Sunday, January 11, 2009
For starters, people confuse a gas tax with a Pigovian Tax. Pigovian taxes are largely accepted as economically stimulating in the long run. But a tax on a product or service that is associated with negative externalities is not necessarily Pigovian.
A Pigovian Tax is a tax that identifies negative externalities, prices their cost, and is spent directly on neutralizing the externalities (either by identifying the affected parties and compensating them, or spending on technology that prevents the externality). The national research council estimates the cost of externalities for gasoline consumption to be $0.26 per gallon for energy dependence and carbon emissions. That means that a Pigovian Tax would not be higher than $0.26 plus costs of infrastructure and pollution (Congestion cost cannot be included in a gas tax because congestion is a matter of when and where a vehicle drives. At most times and places, vehicles don't contribute to congestion.). The average tax on a gallon of gasoline is already $0.41 in the US.

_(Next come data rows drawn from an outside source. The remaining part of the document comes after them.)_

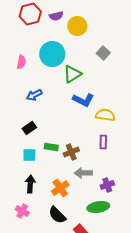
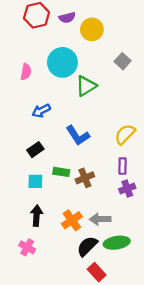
blue L-shape: (83, 100) -> (78, 135), moved, turned 30
yellow semicircle: (105, 115) -> (125, 134), turned -54
gray arrow: (83, 173) -> (100, 219), moved
purple cross: (107, 185) -> (127, 188), moved
black semicircle: (57, 215) -> (87, 246), moved, turned 90

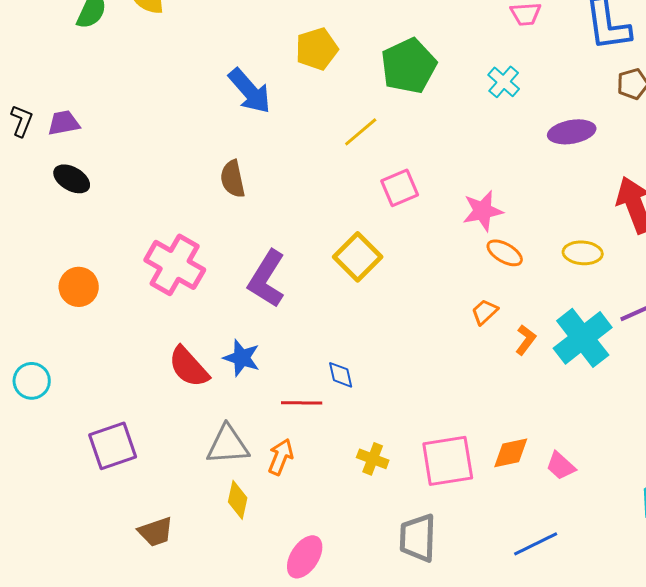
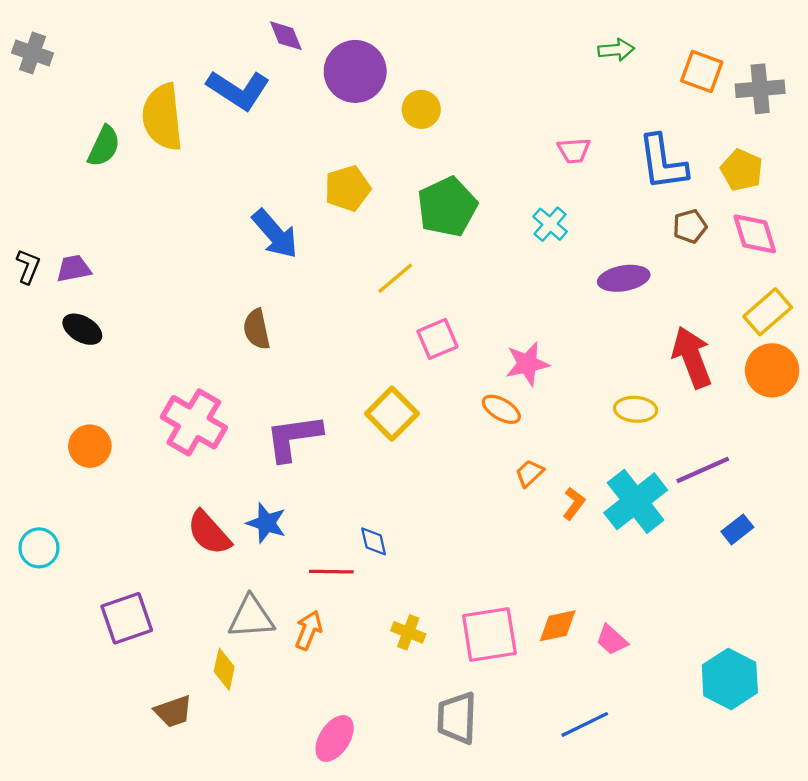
orange ellipse: (505, 253) -> (501, 409), moved
purple L-shape: (267, 279) -> (293, 437), turned 50
yellow diamond: (238, 500) -> (224, 669), moved

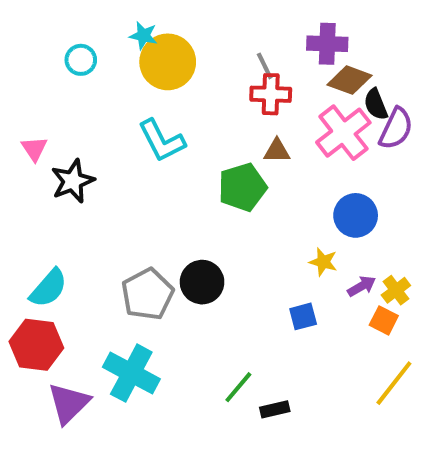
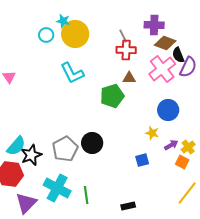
cyan circle: (81, 60) -> (46, 35), moved
black star: (73, 181) -> (31, 155), moved
green line: (238, 387) -> (86, 195), moved, turned -48

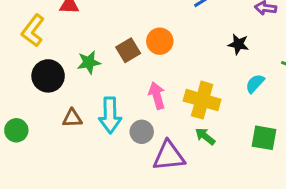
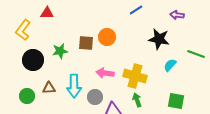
black star: (238, 44) -> (159, 39), size x1.5
brown square: (128, 50) -> (86, 43), turned 35
pink arrow: (157, 96) -> (105, 73), turned -66
green circle: (16, 130) -> (27, 96), moved
green arrow: (205, 136) -> (137, 100), turned 32

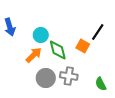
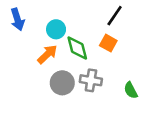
black line: (98, 32) -> (115, 16), moved

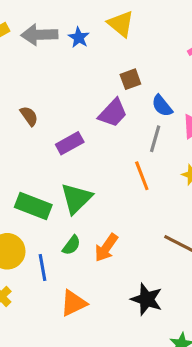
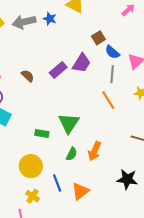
brown square: (130, 79) -> (98, 38), moved
purple rectangle: (70, 143) -> (58, 70), moved
green rectangle: (33, 206) -> (42, 134), size x0.6
blue line: (42, 267) -> (57, 183), moved

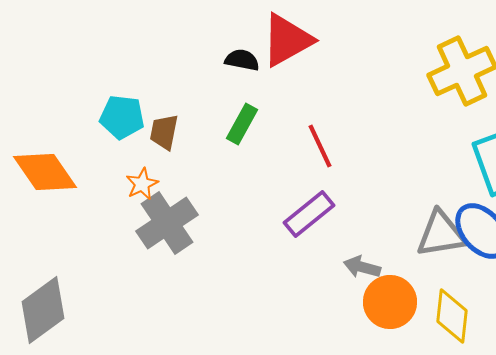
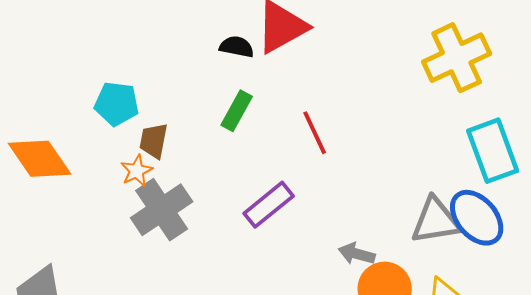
brown trapezoid: (164, 132) -> (154, 141), moved
purple rectangle: (309, 214) -> (269, 205), moved

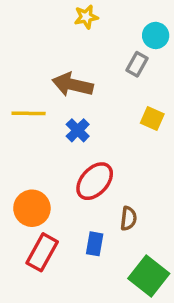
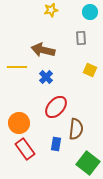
cyan circle: (156, 35) -> (90, 12), moved
gray rectangle: (137, 64) -> (81, 38), turned -32
brown semicircle: (128, 218) -> (76, 129), size x1.5
red rectangle: (42, 252) -> (25, 149), turned -65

Secondly, a gas tax is not a consumption tax. Gasoline is largely not an end use product, it is an input. Only for a small percentage of gasoline usage is gasoline an end use product (e.g., joy riding, snowmobiling, two-tracking, boating, recreational flying, luxury shopping and dining out, pyrophylic gratification). Usually it is an input for some other desired outcome.
Increasing input costs introduces risk to both individuals and businesses. When operating costs are higher, risk is higher and there is less certainty in the economy. It is harder to make good decisions.